----- Extracted records -----
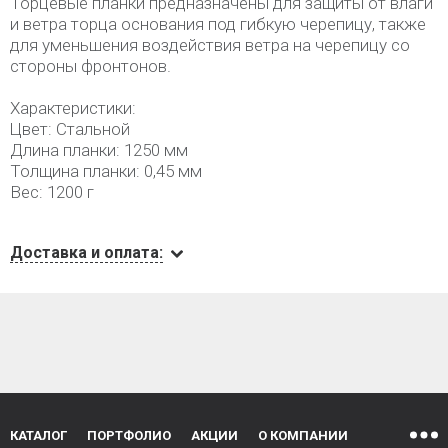
Торцевые планки предназначены для защиты от влаги
и ветра торца основания под гибкую черепицу, также
для уменьшения воздействия ветра на черепицу со
стороны фронтонов.
Характеристики:
Цвет: Стальной
Длина планки: 1250 мм
Толщина планки: 0,45 мм
Вес: 1200 г
Доставка и оплата:
КАТАЛОГ
ПОРТФОЛИО
АКЦИИ
О КОМПАНИИ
-----
Set down exactly, and only, the lines from the one containing "Толщина планки: 0,45 мм" to the final line of the data.

Task solution
Толщина планки: 0,45 мм
Вес: 1200 г
Доставка и оплата:
КАТАЛОГ
ПОРТФОЛИО
АКЦИИ
О КОМПАНИИ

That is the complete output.